Raimunda mora em Madri, depois de um passado mal resolvido com a mãe, e anda às voltas com um desses empecilhos masculinos. Quando retorna do vilarejo com o fantasma no porta-malas do carro, Sole não conta a Raimunda que viu a aparição da mãe. Pelo contrário, coloca Irene para lavar cabelos no seu cabelereiro improvisado dentro de casa e a esconda da irmã. Acontece que mãe e filhas têm assuntos pendentes.

Depois de excursionar por metalinguagens e devaneios de realidade e ficção em Fale com Ela e Má Educação, Almodóvar retorna à narrativa tradicional com Volver. Isso quer dizer que o filme tem começo, meio e fim, sem atalhos ou contornos, mas não significa que é vazio de significados ou interpretações.

Almodóvar já renasceu algumas vezes como cineasta. A primeira foi em 1988, com Mulheres à Beira de um Ataque de Nervos, que marcou sua afirmação definitiva fora da Espanha. A segunda foi em 1995, com A Flor do Meu Segredo, quando ele abandonou uma certa ênfase no humor debochado para se aprofundar no melodrama. Esse aprofundamento chegou ao ápice em Tudo sobre Minha Mãe (1999) e Fale com Ela (2002), duas obras-primas, mas começou a dar sinais de desgaste em Má Educação (2004).

Volver, em vários sentidos, é mais bem resolvido que Má Educação, mas continua apontando para um certo fastio no exercício melodramático e para a necessidade de um novo renascimento artístico.

Que não haja dúvidas: estamos falando de um dos melhores cineastas em atividade no mundo, e Volver ainda está cheio de suas melhores qualidades. Elas aparecem, principalmente, na recusa por um julgamento moralista dos atos de seus personagens; no olhar generoso, porém não indulgente, sobre as fraquezas do ser humano; na composição dos planos e na escolha da palheta de cores, e na excelência da encenação e da direção de atores.

Volver (Voltar) marca a volta do cineasta à região de La Mancha, onde ele nasceu. É ali que ele situa boa parte da saga de sua heroína Raimunda (Penélope Cruz, em composição visivelmente inspirada em Sophia Loren). O filme marca também um reencontro com Carmen Maura, atriz-fetiche de sua primeira fase, com quem ele não trabalhava desde Mulheres à Beira.... Nesse reencontro, a morte, em outros filmes um tema periférico, assume um papel central.

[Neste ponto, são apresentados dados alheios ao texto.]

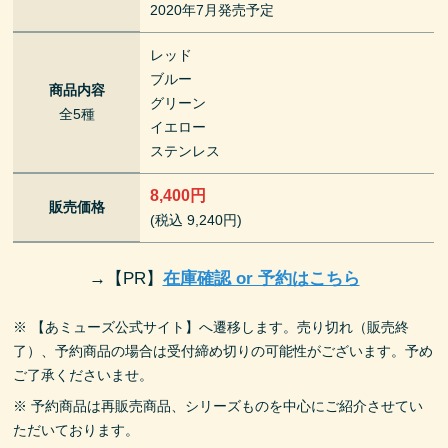
2020年7月発売予定
レッド
ブルー
商品内容
グリーン
全5種
イエロー
ステンレス
8,400円
販売価格
(税込 9,240円)
→
【PR】
在庫確認 or 予約はこちら
※ 【あミューズ公式サイト】へ遷移します。売り切れ（販売終
了）、予約商品の場合は受付締め切りの可能性がございます。予め
ご了承くださいませ。
※ 予約商品は再販売商品、シリーズものを中心にご紹介させてい
ただいております。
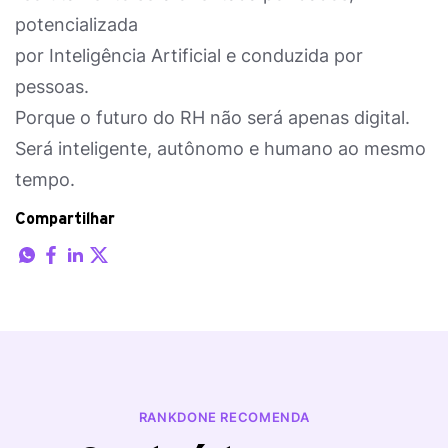
potencializada
por Inteligência Artificial e conduzida por
pessoas.
Porque o futuro do RH não será apenas digital.
Será inteligente, autônomo e humano ao mesmo
tempo.
Compartilhar
RANKDONE RECOMENDA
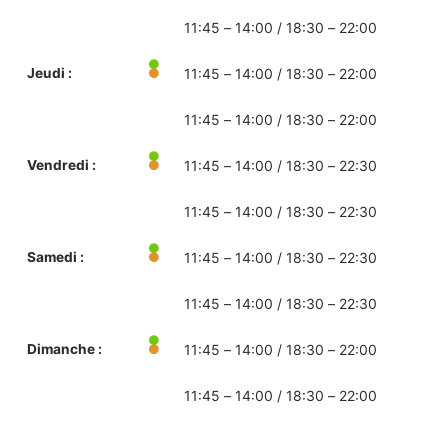
11:45 – 14:00 / 18:30 – 22:00
Jeudi :
11:45 – 14:00 / 18:30 – 22:00
11:45 – 14:00 / 18:30 – 22:00
Vendredi :
11:45 – 14:00 / 18:30 – 22:30
11:45 – 14:00 / 18:30 – 22:30
Samedi :
11:45 – 14:00 / 18:30 – 22:30
11:45 – 14:00 / 18:30 – 22:30
Dimanche :
11:45 – 14:00 / 18:30 – 22:00
11:45 – 14:00 / 18:30 – 22:00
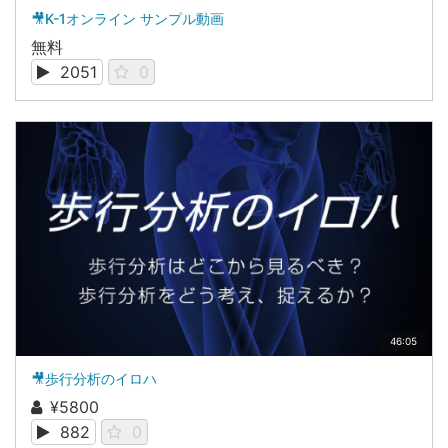
🎥K-1オンライン サンプル動画
無料
2051
0
46:05
🎥歩行分析のイロハ
¥5800
882
0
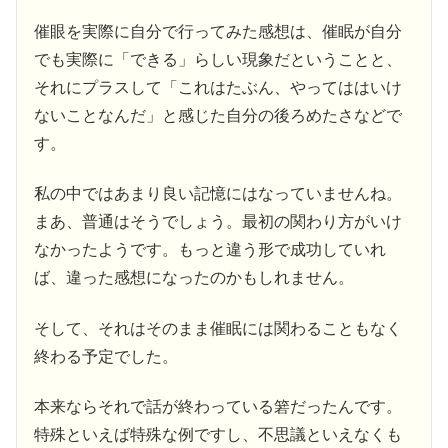
催眼を実際に自分で行ってみた感想は、催眠が自分
でも実際に「できる」らしい現象だということと、
それにプラスして「これはたぶん、やってははいけ
ないことなんだ」と感じた自分の後ろめたさなどで
す。
私の中ではあまり良い記憶にはなっていませんね。
まあ、普通はそうでしょう。最初の関わり方がいけ
なかったようです。もっと違う形で成功していれ
ば、違った感想になったのかもしれません。
そして、それはそのまま催眠には関わることもなく
終わる予定でした。
本来ならそれで話が終わっている箬だったんです。
特殊といえば特殊な例ですし、不思議といえなくも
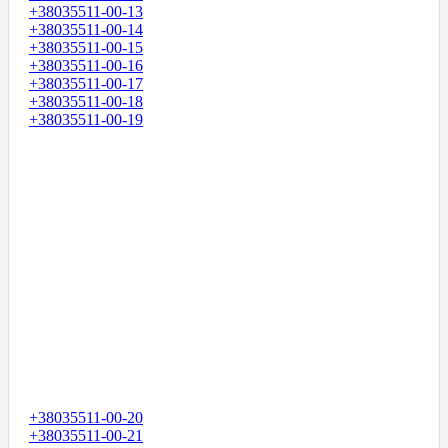
+38035511-00-13
+38035511-00-14
+38035511-00-15
+38035511-00-16
+38035511-00-17
+38035511-00-18
+38035511-00-19
+38035511-00-20
+38035511-00-21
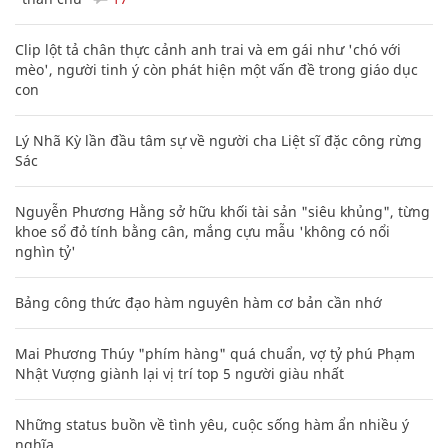
Clip lột tả chân thực cảnh anh trai và em gái như 'chó với
mèo', người tinh ý còn phát hiện một vấn đề trong giáo dục
con
Lý Nhã Kỳ lần đầu tâm sự về người cha Liệt sĩ đặc công rừng
Sác
Nguyễn Phương Hằng sở hữu khối tài sản "siêu khủng", từng
khoe sổ đỏ tính bằng cân, mắng cựu mẫu 'không có nổi
nghìn tỷ'
Bảng công thức đạo hàm nguyên hàm cơ bản cần nhớ
Mai Phương Thúy "phím hàng" quá chuẩn, vợ tỷ phú Phạm
Nhật Vượng giành lại vị trí top 5 người giàu nhất
Những status buồn về tình yêu, cuộc sống hàm ẩn nhiều ý
nghĩa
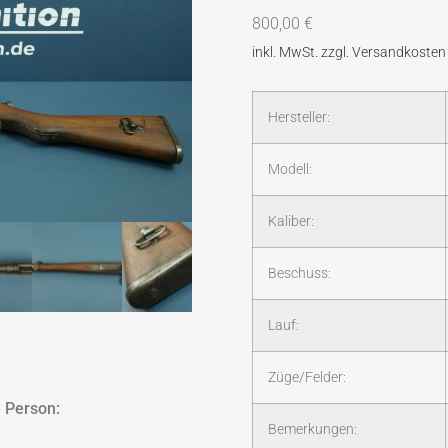
800,00
€
Hersteller:
Modell:
Kaliber:
Beschuss:
Lauf:
Züge/Felder:
 Person:
Bemerkungen:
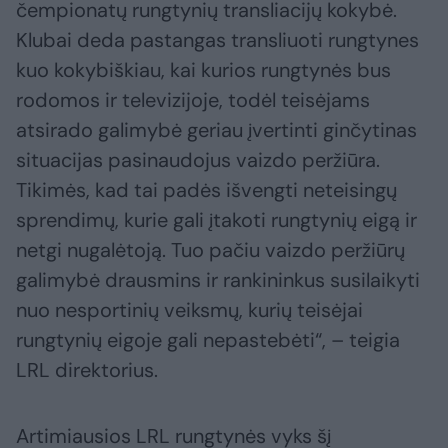
čempionatų rungtynių transliacijų kokybė.
Klubai deda pastangas transliuoti rungtynes
kuo kokybiškiau, kai kurios rungtynės bus
rodomos ir televizijoje, todėl teisėjams
atsirado galimybė geriau įvertinti ginčytinas
situacijas pasinaudojus vaizdo peržiūra.
Tikimės, kad tai padės išvengti neteisingų
sprendimų, kurie gali įtakoti rungtynių eigą ir
netgi nugalėtoją. Tuo pačiu vaizdo peržiūrų
galimybė drausmins ir rankininkus susilaikyti
nuo nesportinių veiksmų, kurių teisėjai
rungtynių eigoje gali nepastebėti“, – teigia
LRL direktorius.
Artimiausios LRL rungtynės vyks šį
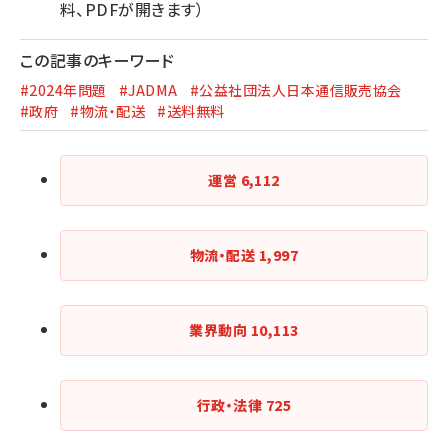
料、PDFが開きます）
この記事のキーワード
#2024年問題
#JADMA
#公益社団法人日本通信販売協会
#政府
#物流・配送
#送料無料
運営
6,112
物流・配送
1,997
業界動向
10,113
行政・法律
725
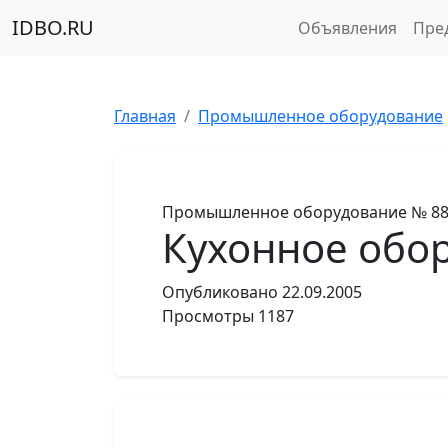
IDBO.RU
Объявления
Пре
Главная
Промышленное оборудование
Промышленное оборудование
№ 8
Кухонное обо
Опубликовано
22.09.2005
Просмотры
1187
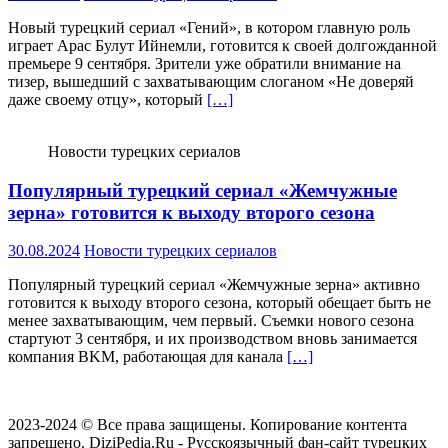
Новый турецкий сериал «Гений», в котором главную роль
играет Арас Булут Ийнемли, готовится к своей долгожданной
премьере 9 сентября. Зрители уже обратили внимание на
тизер, вышедший с захватывающим слоганом «Не доверяй
даже своему отцу», который
[…]
Новости турецких сериалов
Популярный турецкий сериал «Жемчужные
зерна» готовится к выходу второго сезона
30.08.2024
Новости турецких сериалов
Популярный турецкий сериал «Жемчужные зерна» активно
готовится к выходу второго сезона, который обещает быть не
менее захватывающим, чем первый. Съемки нового сезона
стартуют 3 сентября, и их производством вновь занимается
компания BKM, работающая для канала
[…]
2023-2024 © Все права защищены. Копирование контента
запрещено. DiziPedia.Ru - Русскоязычный фан-сайт турецких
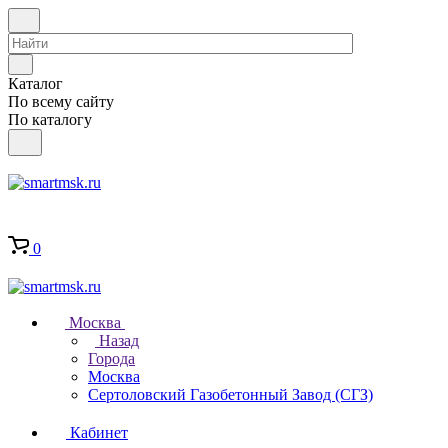
Каталог
По всему сайту
По каталогу
0
Москва
Назад
Города
Москва
Сертоловский Газобетонный Завод (СГЗ)
Кабинет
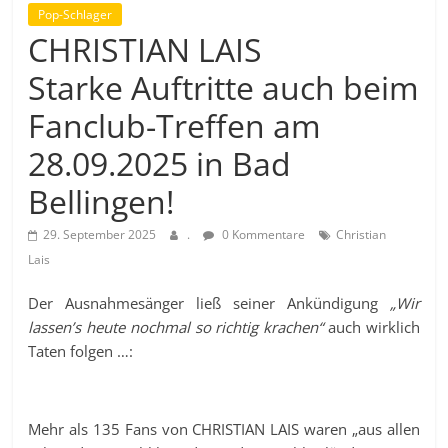
Pop-Schlager
CHRISTIAN LAIS
Starke Auftritte auch beim
Fanclub-Treffen am
28.09.2025 in Bad
Bellingen!
29. September 2025
.
0 Kommentare
Christian
Lais
Der Ausnahmesänger ließ seiner Ankündigung
„Wir
lassen’s heute nochmal so richtig krachen“
auch wirklich
Taten folgen …:
Mehr als 135 Fans von CHRISTIAN LAIS waren „aus allen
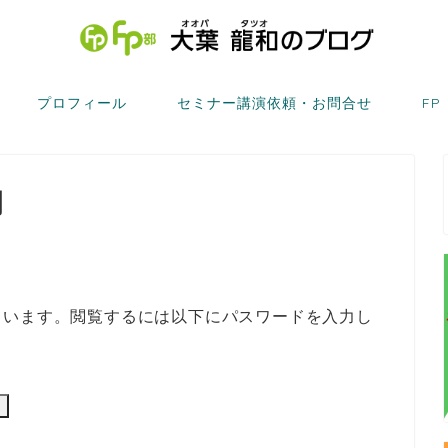
プロフィール
セミナー講演依頼・お問合せ
FP
用
ています。閲覧するには以下にパスワードを入力し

Em Volver, a morte ganha uma concretude poucas vezes vista no cinema. Almodóvar procura traduzir, cinematograficamente, o sentimento que nos enche depois da perda de uma pessoa querida, aquela espécie de presença que se faz ver pela ausência, pelos signos deixados pelos mortos, pelos rastros que ficam sobre a terra com a ausência do corpo.

Em vários momentos, Almodóvar traduz essa sensação com clareza absoluta, demonstrando o pleno domínio que tem sobre a linguagem. Em outros, parece não saber muito bem para onde ir, principalmente quando a história caminha para seu final, anticlimático. À medida em que o filme perde o rumo, perde também a emoção -algo que não faltava, absolutamente, a Tudo sobre Minha Mãe e a Fale com Ela. E que nos deixa aquela ponta de decepção quando a projeção chega ao fim.